The universe, according to Seneke, is a natural state with its natural right, whose recognition is the case necessary and reasonable. Members of this state under the law of nature are all people, they recognize it or not. As for individual state formations, they are random and meaningless for the whole human race, but only for a limited number of people. "We wrote Seneca," should present in the imagination of two states: one thing - which includes gods and people; in it, our eyes are not limited to this or that corner of the earth, we measure the boundaries of our state; another is something, To whom we have attributed an accident. This second can be an Athenian or Carthaginsky or is connected with any city; it concerns not all people, but only one specific group of them.
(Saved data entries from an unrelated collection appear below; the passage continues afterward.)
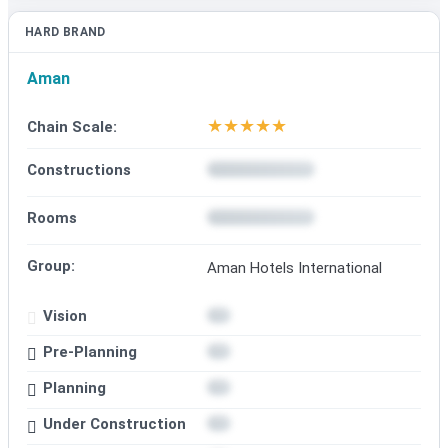
HARD BRAND
Aman
★
★
★
★
★
Chain Scale:
Constructions
Rooms
Group:
Aman Hotels International
Vision
Pre-Planning
Planning
Under Construction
There are people who are at the same time serve and large and The Small State, there are those that serve only large, and, such that serve only to small.

Ethically the most valuable and unconditional, according to the cosmopolitan concept of Seneki, is a "large state". Rationality and, consequently, an understanding of the "law of fate" (natural law, divine spirit) is true that, counteracting the case (including random affiliation to one or another "small state"), to recognize the need for world laws and Guided by them. This ethical Maxim is equally significant both for individuals and for their communities (states).

Similar ideas developed other Roman Stoiki: the epicate is the slave, then released on the will, and the emperor (in 161-180) Mark Azeri Antonin.